_Your instructions_.
Each line of the records below that holds "Cinemateca" should be returned.
--- START ---
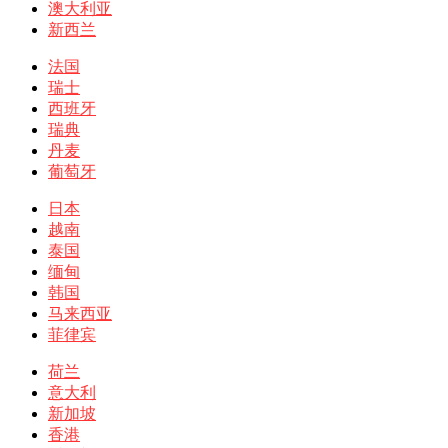
澳大利亚
新西兰
法国
瑞士
西班牙
瑞典
丹麦
葡萄牙
日本
越南
泰国
缅甸
韩国
马来西亚
菲律宾
荷兰
意大利
新加坡
香港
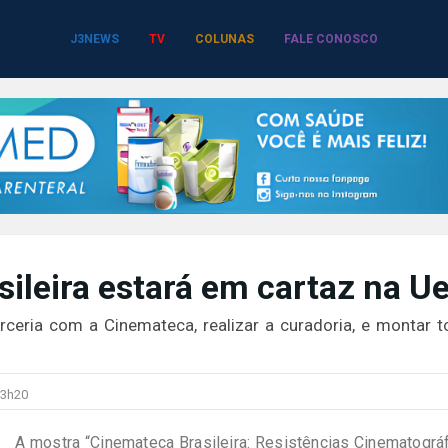
J3NEWS
TV
COLUNAS
FALE CONOSCO
ileira estará em cartaz na U
arceria com a Cinemateca, realizar a curadoria, e montar t
3h20
A mostra “Cinemateca Brasileira: Resistências Cinematográ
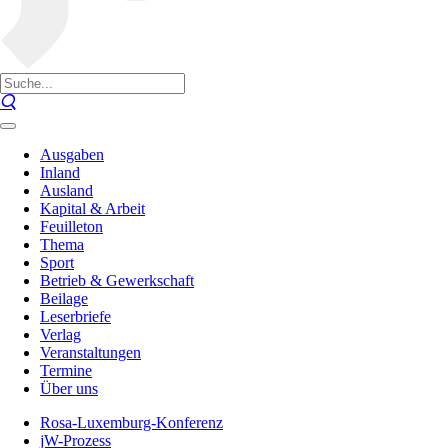
Ausgaben
Inland
Ausland
Kapital & Arbeit
Feuilleton
Thema
Sport
Betrieb & Gewerkschaft
Beilage
Leserbriefe
Verlag
Veranstaltungen
Termine
Über uns
Rosa-Luxemburg-Konferenz
jW-Prozess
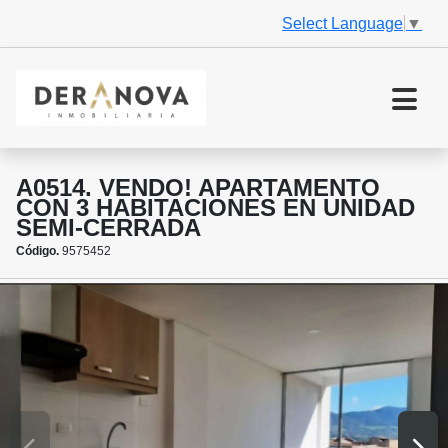
Select Language
▼
A0514. VENDO! APARTAMENTO
CON 3 HABITACIONES EN UNIDAD
SEMI-CERRADA
Código.
9575452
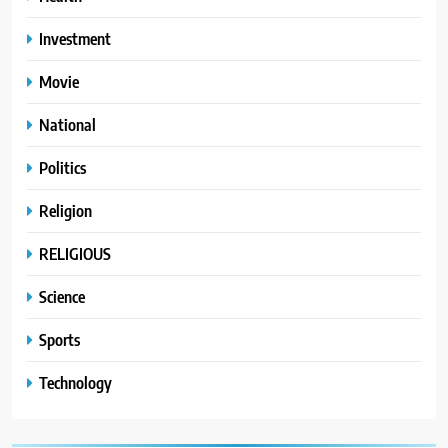
Investment
Movie
National
Politics
Religion
RELIGIOUS
Science
Sports
Technology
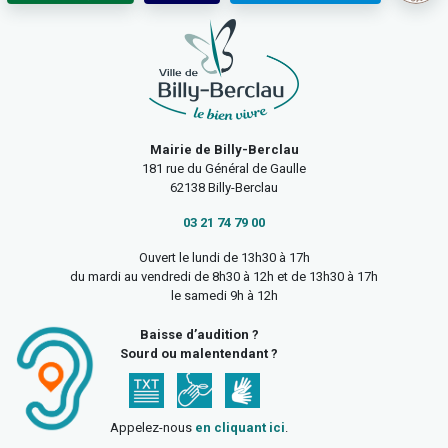
Mairie de Billy-Berclau
181 rue du Général de Gaulle
62138 Billy-Berclau
03 21 74 79 00
Ouvert le lundi de 13h30 à 17h
du mardi au vendredi de 8h30 à 12h et de 13h30 à 17h
le samedi 9h à 12h
Baisse d’audition ?
Sourd ou malentendant ?
Appelez-nous
en cliquant ici
.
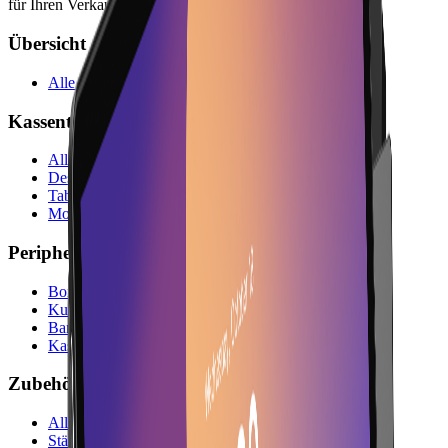
für Ihren Verkaufstresen.
Übersicht
Alle Hardware-Produkte
Kassenterminals
Alle Kassenterminals
Desktop-Terminals
Tablet-Terminals
Mobile Terminals
Peripherie
Bondrucker
Kundendisplays
Barcodescanner
Kassenladen
Zubehör
Alles Zubehör
Ständer & Halterungen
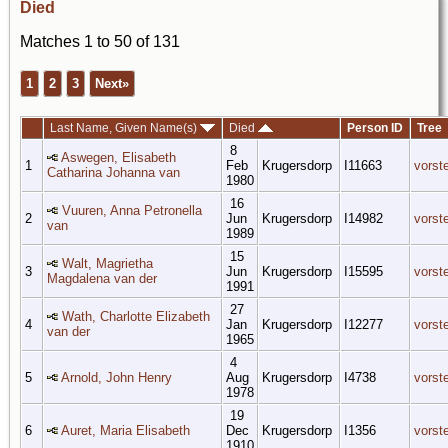
Died
Matches 1 to 50 of 131
1
2
3
Next»
Last Name, Given Name(s)
Died
Person ID
Tree
8
Aswegen, Elisabeth
1
Feb
Krugersdorp
I11663
vorst
Catharina Johanna van
1980
16
Vuuren, Anna Petronella
2
Jun
Krugersdorp
I14982
vorst
van
1989
15
Walt, Magrietha
3
Jun
Krugersdorp
I15595
vorst
Magdalena van der
1991
27
Wath, Charlotte Elizabeth
4
Jan
Krugersdorp
I12277
vorst
van der
1965
4
5
Arnold, John Henry
Aug
Krugersdorp
I4738
vorst
1978
19
6
Auret, Maria Elisabeth
Dec
Krugersdorp
I1356
vorst
1910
--- END ---
_Written answer_.
arceria com a Cinemateca, realizar a curadoria, e montar t
A mostra “Cinemateca Brasileira: Resistências Cinematográ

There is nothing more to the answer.